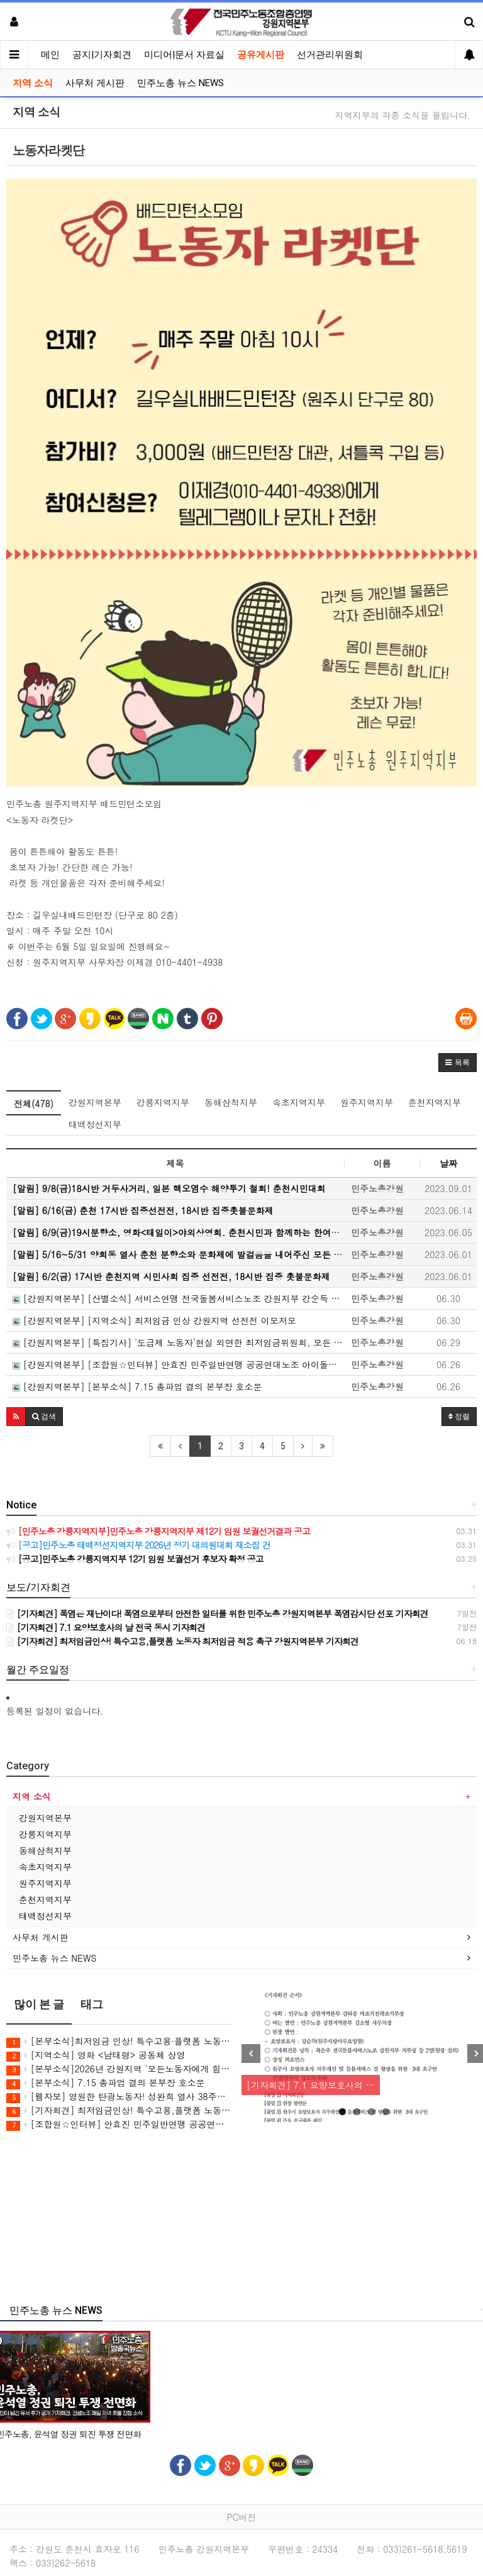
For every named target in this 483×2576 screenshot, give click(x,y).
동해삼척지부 (230, 1102)
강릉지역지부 (162, 1102)
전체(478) (33, 1103)
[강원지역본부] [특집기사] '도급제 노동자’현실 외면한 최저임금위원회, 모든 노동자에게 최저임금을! (179, 1342)
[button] (457, 1062)
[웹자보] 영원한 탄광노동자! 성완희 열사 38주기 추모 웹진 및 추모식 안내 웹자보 (119, 2096)
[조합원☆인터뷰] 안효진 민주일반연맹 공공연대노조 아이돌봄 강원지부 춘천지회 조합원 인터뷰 (119, 2124)
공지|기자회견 (101, 54)
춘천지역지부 (434, 1102)
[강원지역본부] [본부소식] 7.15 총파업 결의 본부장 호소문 (137, 1386)
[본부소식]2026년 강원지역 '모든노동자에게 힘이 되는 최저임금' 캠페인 (119, 2069)
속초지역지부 (298, 1102)
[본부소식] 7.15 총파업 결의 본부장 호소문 (105, 2082)
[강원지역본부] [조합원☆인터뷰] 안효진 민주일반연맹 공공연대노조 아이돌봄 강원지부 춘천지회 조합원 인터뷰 (179, 1364)
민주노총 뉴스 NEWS (180, 83)
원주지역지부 (366, 1102)
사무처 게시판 (95, 83)
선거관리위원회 (330, 54)
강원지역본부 (95, 1102)
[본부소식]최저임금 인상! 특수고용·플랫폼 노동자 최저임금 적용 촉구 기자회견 (119, 2041)
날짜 (448, 1163)
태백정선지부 (95, 1124)
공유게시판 (260, 54)
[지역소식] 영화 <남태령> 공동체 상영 (96, 2055)
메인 (50, 54)
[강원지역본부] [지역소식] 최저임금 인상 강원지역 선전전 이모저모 (154, 1320)
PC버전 (241, 2517)
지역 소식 (33, 83)
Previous (251, 2053)
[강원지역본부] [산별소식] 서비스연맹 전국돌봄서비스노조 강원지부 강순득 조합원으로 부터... (179, 1298)
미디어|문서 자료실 (184, 54)
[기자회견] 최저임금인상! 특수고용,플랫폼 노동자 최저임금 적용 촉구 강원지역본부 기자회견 (119, 2110)
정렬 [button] (459, 1416)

━━━━━━━━━━━━━━━━

## [BRIEF]
All of the entries above should be copied exactly, except for the pictures.

## [ANSWER SPACE]
For every named target in this 483×2576 screenshot, give click(x,y).
동해삼척지부 (230, 1102)
강릉지역지부 (162, 1102)
전체(478) (33, 1103)
[강원지역본부] [특집기사] '도급제 노동자’현실 외면한 최저임금위원회, 모든 노동자에게 최저임금을! (179, 1342)
[button] (457, 1062)
[웹자보] 영원한 탄광노동자! 성완희 열사 38주기 추모 웹진 및 추모식 안내 웹자보 (119, 2096)
[조합원☆인터뷰] 안효진 민주일반연맹 공공연대노조 아이돌봄 강원지부 춘천지회 조합원 인터뷰 (119, 2124)
공지|기자회견 (101, 54)
춘천지역지부 (434, 1102)
[강원지역본부] [본부소식] 7.15 총파업 결의 본부장 호소문 (137, 1386)
[본부소식]2026년 강원지역 '모든노동자에게 힘이 되는 최저임금' 캠페인 (119, 2069)
속초지역지부 (298, 1102)
[본부소식] 7.15 총파업 결의 본부장 호소문 (105, 2082)
[강원지역본부] [조합원☆인터뷰] 안효진 민주일반연맹 공공연대노조 아이돌봄 강원지부 춘천지회 조합원 인터뷰 (179, 1364)
민주노총 뉴스 NEWS (180, 83)
원주지역지부 (366, 1102)
사무처 게시판 (95, 83)
선거관리위원회 (330, 54)
강원지역본부 (95, 1102)
[본부소식]최저임금 인상! 특수고용·플랫폼 노동자 최저임금 적용 촉구 기자회견 (119, 2041)
날짜 (448, 1163)
태백정선지부 (95, 1124)
공유게시판 (260, 54)
[지역소식] 영화 <남태령> 공동체 상영 (96, 2055)
메인 (50, 54)
[강원지역본부] [지역소식] 최저임금 인상 강원지역 선전전 이모저모 (154, 1320)
PC버전 (241, 2517)
지역 소식 (33, 83)
Previous (251, 2053)
[강원지역본부] [산별소식] 서비스연맹 전국돌봄서비스노조 강원지부 강순득 조합원으로 부터... (179, 1298)
미디어|문서 자료실 (184, 54)
[기자회견] 최저임금인상! 특수고용,플랫폼 노동자 최저임금 적용 촉구 강원지역본부 기자회견 (119, 2110)
정렬 [button] (459, 1416)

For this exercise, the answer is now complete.